## What is needed
Down to the last line, reproduce the data that follows, but skip the pictures.

Top of Data provided

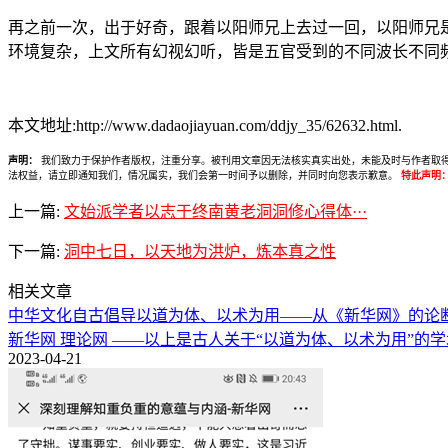
再之前一次，出于好奇，跟着以阳师兄上去过一回，以阳师兄
环境复杂，上文所有幻视幻听，皆是五官受到的不同波长不同
本文地址:http://www.dadaojiayuan.com/ddjy_35/62632.html.
声明：
我们致力于保护作者版权，注重分享。被刊用文章因无法核实真实出处，未能及时与作者取得联系，
法权益，请立即通知我们，情况属实，我们会第一时间予以删除，并同时向您表示歉意。
特此声明
上一篇:
文始派学者以志于终南黄老洞洞修心得体···
下一篇:
洞中七日，以天地为洪炉，炼本真之性
相关文章
中华文化自古倡导以道为体、以术为用——从《新华网》的论
新华网 理论网 ——以上是古人关于“以道为体、以术为用”
2023-04-21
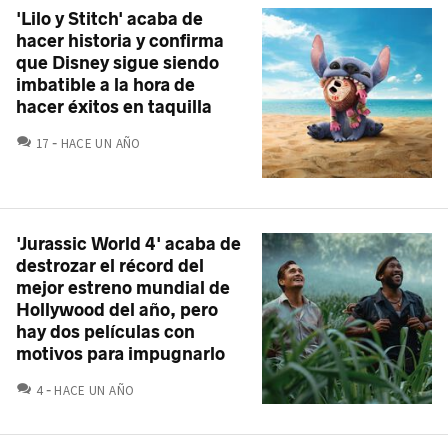
'Lilo y Stitch' acaba de
hacer historia y confirma
que Disney sigue siendo
imbatible a la hora de
hacer éxitos en taquilla
COMENTARIOS
17
HACE UN AÑO
'Jurassic World 4' acaba de
destrozar el récord del
mejor estreno mundial de
Hollywood del año, pero
hay dos películas con
motivos para impugnarlo
COMENTARIOS
4
HACE UN AÑO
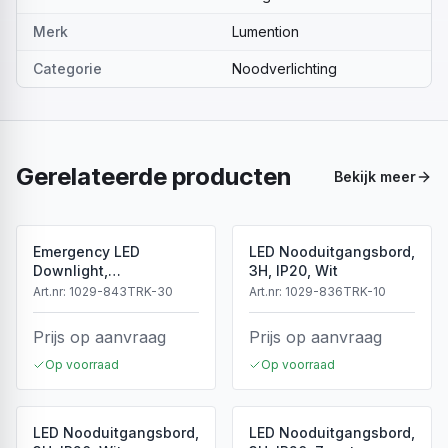
Merk
Lumention
Categorie
Noodverlichting
Gerelateerde producten
Bekijk meer
Emergency LED
LED Nooduitgangsbord,
Downlight,
3H, IP20, Wit
Spanningsrail, 6500K, 3
Art.nr:
1029-843TRK-30
Art.nr:
1029-836TRK-10
Uur Noodverlichting,
Zwart
Prijs op aanvraag
Prijs op aanvraag
Op voorraad
Op voorraad
LED Nooduitgangsbord,
LED Nooduitgangsbord,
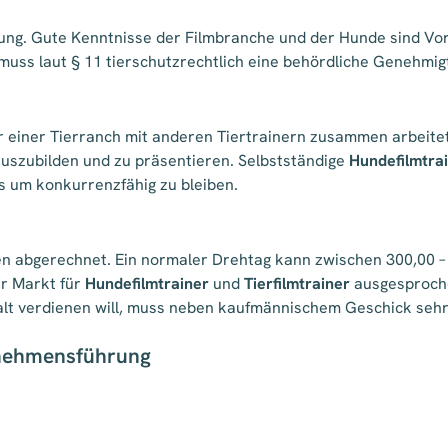
ng. Gute Kenntnisse der Filmbranche und der Hunde sind Vorau
 muss laut § 11 tierschutzrechtlich eine behördliche Genehm
r einer Tierranch mit anderen Tiertrainern zusammen arbeitet
auszubilden und zu präsentieren. Selbstständige
Hundefilmtra
s um konkurrenzfähig zu bleiben.
 abgerechnet. Ein normaler Drehtag kann zwischen 300,00 – 
er Markt für
Hundefilmtrainer
und
Tierfilmtrainer
ausgesproche
alt verdienen will, muss neben kaufmännischem Geschick seh
rnehmensführung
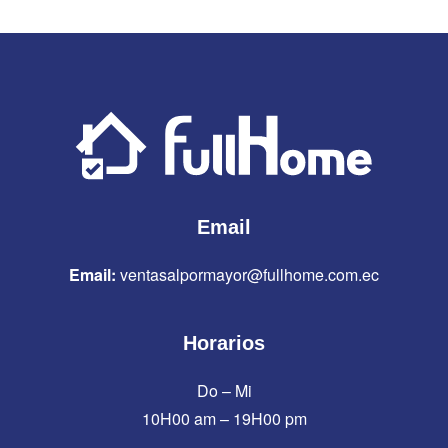
Email
Email:
ventasalpormayor@fullhome.com.ec
Horarios
Do – Mi
10H00 am – 19H00 pm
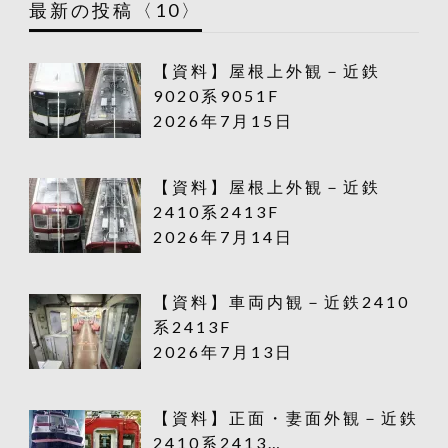
最新の投稿〈10〉
【資料】屋根上外観－近鉄
9020系9051F
2026年7月15日
【資料】屋根上外観－近鉄
2410系2413F
2026年7月14日
【資料】車両内観－近鉄2410
系2413F
2026年7月13日
【資料】正面・妻面外観－近鉄
2410系2413…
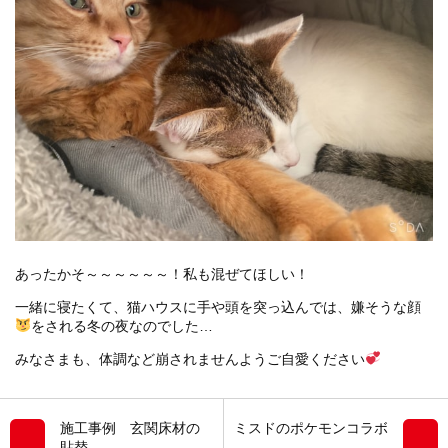
あったかそ～～～～～～！私も混ぜてほしい！
一緒に寝たくて、猫ハウスに手や頭を突っ込んでは、嫌そうな顔
をされる冬の夜なのでした…
みなさまも、体調など崩されませんようご自愛ください
施工事例 玄関床材の
ミスドのポケモンコラボ
貼替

Bottom of Data provided

## Result of this task
再之前一次，出于好奇，跟着以阳师兄上去过一回，以阳师兄
环境复杂，上文所有幻视幻听，皆是五官受到的不同波长不同
本文地址:http://www.dadaojiayuan.com/ddjy_35/62632.html.
声明：
我们致力于保护作者版权，注重分享。被刊用文章因无法核实真实出处，未能及时与作者取得联系，
法权益，请立即通知我们，情况属实，我们会第一时间予以删除，并同时向您表示歉意。
特此声明
上一篇:
文始派学者以志于终南黄老洞洞修心得体···
下一篇:
洞中七日，以天地为洪炉，炼本真之性
相关文章
中华文化自古倡导以道为体、以术为用——从《新华网》的论
新华网 理论网 ——以上是古人关于“以道为体、以术为用”
2023-04-21
'Lilo y Stitch' acaba de
hacer historia y confirma
que Disney sigue siendo
imbatible a la hora de
hacer éxitos en taquilla
COMENTARIOS
17
HACE UN AÑO
'Jurassic World 4' acaba de
destrozar el récord del
mejor estreno mundial de
Hollywood del año, pero
hay dos películas con
motivos para impugnarlo
COMENTARIOS
4
HACE UN AÑO
Merk
Lumention
Categorie
Noodverlichting
Gerelateerde producten
Bekijk meer
Emergency LED
LED Nooduitgangsbord,
Downlight,
3H, IP20, Wit
Spanningsrail, 6500K, 3
Art.nr:
1029-843TRK-30
Art.nr:
1029-836TRK-10
Uur Noodverlichting,
Zwart
Prijs op aanvraag
Prijs op aanvraag
Op voorraad
Op voorraad
LED Nooduitgangsbord,
LED Nooduitgangsbord,
ng. Gute Kenntnisse der Filmbranche und der Hunde sind Vorau
 muss laut § 11 tierschutzrechtlich eine behördliche Genehm
r einer Tierranch mit anderen Tiertrainern zusammen arbeitet
auszubilden und zu präsentieren. Selbstständige
Hundefilmtra
s um konkurrenzfähig zu bleiben.
 abgerechnet. Ein normaler Drehtag kann zwischen 300,00 – 
er Markt für
Hundefilmtrainer
und
Tierfilmtrainer
ausgesproche
alt verdienen will, muss neben kaufmännischem Geschick seh
rnehmensführung
Email
Email:
ventasalpormayor@fullhome.com.ec
Horarios
Do – Mi
10H00 am – 19H00 pm
最新の投稿〈10〉
【資料】屋根上外観－近鉄
9020系9051F
2026年7月15日
【資料】屋根上外観－近鉄
2410系2413F
2026年7月14日
【資料】車両内観－近鉄2410
系2413F
2026年7月13日
【資料】正面・妻面外観－近鉄
2410系2413…
あったかそ～～～～～～！私も混ぜてほしい！
一緒に寝たくて、猫ハウスに手や頭を突っ込んでは、嫌そうな顔
をされる冬の夜なのでした…
みなさまも、体調など崩されませんようご自愛ください
施工事例 玄関床材の
ミスドのポケモンコラボ
貼替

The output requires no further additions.